- _RECORDS SHOWN_

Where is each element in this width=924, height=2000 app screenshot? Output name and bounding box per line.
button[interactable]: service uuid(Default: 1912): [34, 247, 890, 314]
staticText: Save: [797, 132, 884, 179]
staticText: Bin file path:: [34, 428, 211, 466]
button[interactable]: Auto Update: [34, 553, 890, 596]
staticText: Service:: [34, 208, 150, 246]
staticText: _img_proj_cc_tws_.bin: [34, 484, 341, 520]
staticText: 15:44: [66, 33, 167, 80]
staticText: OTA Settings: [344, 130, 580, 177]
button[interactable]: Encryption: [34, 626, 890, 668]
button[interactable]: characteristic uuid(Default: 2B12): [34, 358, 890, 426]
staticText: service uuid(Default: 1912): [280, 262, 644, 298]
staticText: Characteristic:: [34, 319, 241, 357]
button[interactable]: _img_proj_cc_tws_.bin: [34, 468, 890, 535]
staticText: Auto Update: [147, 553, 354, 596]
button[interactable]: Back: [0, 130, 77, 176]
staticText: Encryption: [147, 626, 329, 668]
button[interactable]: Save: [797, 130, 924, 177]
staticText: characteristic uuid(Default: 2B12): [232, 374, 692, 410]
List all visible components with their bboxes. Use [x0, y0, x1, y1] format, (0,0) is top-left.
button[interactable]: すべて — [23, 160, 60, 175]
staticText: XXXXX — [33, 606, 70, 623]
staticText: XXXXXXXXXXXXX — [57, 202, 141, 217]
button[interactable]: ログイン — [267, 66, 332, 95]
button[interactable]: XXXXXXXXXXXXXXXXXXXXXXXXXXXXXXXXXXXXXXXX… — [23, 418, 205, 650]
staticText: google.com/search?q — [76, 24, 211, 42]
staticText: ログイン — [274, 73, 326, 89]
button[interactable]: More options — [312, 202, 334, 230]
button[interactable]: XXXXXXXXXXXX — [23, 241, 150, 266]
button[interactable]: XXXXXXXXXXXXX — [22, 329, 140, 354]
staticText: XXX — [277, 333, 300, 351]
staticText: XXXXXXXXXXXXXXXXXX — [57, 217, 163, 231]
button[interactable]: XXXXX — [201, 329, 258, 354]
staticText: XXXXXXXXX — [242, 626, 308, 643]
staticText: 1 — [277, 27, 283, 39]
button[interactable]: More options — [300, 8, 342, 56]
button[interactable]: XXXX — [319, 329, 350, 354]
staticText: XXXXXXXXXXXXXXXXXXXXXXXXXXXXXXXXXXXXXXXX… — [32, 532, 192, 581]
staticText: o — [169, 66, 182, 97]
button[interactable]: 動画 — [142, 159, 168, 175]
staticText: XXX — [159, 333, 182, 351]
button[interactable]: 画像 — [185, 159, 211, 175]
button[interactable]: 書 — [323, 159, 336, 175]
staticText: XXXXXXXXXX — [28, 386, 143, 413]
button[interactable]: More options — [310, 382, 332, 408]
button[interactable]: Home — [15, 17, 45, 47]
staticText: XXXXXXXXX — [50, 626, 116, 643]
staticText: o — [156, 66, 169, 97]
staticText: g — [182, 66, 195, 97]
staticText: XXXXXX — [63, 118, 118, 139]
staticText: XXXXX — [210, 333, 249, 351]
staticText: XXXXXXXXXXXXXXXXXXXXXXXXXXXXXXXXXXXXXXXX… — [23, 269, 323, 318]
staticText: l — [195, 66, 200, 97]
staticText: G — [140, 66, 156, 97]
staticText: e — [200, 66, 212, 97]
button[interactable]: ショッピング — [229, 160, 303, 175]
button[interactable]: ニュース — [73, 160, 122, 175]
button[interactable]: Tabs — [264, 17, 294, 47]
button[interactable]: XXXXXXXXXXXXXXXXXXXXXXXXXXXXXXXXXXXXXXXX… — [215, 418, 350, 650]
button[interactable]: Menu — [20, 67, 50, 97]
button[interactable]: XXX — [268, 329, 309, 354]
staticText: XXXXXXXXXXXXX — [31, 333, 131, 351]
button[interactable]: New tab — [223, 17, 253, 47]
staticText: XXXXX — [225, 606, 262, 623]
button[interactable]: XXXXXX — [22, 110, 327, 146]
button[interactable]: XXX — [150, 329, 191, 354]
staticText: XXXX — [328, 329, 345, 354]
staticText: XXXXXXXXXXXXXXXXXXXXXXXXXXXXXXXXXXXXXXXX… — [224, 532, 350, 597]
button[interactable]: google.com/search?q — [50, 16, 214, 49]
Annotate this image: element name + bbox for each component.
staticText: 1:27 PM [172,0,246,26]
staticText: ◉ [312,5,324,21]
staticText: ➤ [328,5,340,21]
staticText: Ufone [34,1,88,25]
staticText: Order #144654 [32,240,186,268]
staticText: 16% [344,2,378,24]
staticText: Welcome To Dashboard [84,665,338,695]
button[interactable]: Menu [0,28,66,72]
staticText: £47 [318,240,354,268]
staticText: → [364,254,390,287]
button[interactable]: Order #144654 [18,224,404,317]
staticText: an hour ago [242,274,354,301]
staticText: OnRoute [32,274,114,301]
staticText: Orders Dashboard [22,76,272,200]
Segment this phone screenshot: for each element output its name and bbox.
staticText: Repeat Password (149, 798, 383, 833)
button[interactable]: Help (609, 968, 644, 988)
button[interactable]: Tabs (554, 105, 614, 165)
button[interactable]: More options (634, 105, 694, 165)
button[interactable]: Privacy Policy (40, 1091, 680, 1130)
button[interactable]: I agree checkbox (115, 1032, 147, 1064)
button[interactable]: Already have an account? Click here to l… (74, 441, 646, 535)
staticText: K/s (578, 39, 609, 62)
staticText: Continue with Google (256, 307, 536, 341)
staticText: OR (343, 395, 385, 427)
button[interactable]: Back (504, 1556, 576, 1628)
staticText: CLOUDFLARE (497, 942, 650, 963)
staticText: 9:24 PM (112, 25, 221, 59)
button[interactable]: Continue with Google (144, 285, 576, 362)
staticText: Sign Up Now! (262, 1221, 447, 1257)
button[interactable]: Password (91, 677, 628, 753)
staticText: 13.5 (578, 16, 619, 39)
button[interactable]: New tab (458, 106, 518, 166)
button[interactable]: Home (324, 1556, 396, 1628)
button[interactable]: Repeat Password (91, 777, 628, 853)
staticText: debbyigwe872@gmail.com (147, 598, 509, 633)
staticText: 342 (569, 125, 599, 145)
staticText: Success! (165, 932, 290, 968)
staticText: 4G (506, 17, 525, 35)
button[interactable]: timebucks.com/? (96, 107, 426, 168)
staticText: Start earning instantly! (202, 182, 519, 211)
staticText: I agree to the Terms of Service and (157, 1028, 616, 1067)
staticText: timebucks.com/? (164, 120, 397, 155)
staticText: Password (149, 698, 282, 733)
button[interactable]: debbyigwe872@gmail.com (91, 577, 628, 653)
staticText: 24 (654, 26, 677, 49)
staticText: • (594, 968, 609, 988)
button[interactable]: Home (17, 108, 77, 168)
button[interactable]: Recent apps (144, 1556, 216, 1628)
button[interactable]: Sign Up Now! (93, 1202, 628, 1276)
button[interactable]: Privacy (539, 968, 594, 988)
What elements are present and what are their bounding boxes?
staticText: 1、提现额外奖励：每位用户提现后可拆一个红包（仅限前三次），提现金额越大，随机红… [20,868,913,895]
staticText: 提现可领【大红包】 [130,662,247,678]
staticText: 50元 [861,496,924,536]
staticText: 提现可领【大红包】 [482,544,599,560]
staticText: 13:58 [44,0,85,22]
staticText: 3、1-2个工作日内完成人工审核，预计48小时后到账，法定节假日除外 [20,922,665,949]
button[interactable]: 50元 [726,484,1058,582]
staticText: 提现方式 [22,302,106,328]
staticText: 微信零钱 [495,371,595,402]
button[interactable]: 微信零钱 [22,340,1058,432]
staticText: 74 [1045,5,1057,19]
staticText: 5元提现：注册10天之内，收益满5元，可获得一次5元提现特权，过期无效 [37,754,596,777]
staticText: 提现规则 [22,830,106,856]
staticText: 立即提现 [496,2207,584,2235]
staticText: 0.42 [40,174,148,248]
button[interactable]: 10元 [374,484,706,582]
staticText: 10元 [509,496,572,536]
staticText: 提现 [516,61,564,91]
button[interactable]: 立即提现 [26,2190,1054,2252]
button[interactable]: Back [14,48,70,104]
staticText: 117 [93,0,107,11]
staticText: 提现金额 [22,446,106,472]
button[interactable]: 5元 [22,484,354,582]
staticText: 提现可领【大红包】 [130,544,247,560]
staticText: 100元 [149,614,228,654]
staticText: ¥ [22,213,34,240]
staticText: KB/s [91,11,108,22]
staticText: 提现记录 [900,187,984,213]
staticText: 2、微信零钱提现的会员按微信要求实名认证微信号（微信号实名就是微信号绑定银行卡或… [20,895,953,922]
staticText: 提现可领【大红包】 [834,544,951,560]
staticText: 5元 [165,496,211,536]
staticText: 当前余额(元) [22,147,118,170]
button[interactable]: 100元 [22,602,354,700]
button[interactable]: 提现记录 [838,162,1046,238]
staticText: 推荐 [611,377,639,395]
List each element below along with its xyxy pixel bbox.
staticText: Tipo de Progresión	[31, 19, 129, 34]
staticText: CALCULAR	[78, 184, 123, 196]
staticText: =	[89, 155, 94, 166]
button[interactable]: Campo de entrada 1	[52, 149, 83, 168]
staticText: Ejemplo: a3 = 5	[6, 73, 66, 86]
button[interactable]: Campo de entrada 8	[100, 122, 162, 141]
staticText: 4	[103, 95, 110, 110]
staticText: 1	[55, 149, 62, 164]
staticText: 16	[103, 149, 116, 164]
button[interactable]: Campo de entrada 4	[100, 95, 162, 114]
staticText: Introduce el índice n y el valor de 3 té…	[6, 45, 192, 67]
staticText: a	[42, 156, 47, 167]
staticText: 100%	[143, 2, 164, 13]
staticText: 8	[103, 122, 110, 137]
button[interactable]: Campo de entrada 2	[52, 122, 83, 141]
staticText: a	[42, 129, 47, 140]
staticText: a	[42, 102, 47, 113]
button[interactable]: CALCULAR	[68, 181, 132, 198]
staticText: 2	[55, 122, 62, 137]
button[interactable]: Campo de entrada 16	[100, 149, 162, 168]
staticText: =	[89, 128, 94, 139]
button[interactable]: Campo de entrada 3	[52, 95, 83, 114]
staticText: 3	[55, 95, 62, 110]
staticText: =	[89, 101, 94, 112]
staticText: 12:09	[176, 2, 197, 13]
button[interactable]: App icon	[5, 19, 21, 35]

- _WHAT IS REQUIRED_
For each line above that includes "CALCULAR", make a copy.

- _EXERCISE RESULT_
staticText: CALCULAR	[78, 184, 123, 196]
button[interactable]: CALCULAR	[68, 181, 132, 198]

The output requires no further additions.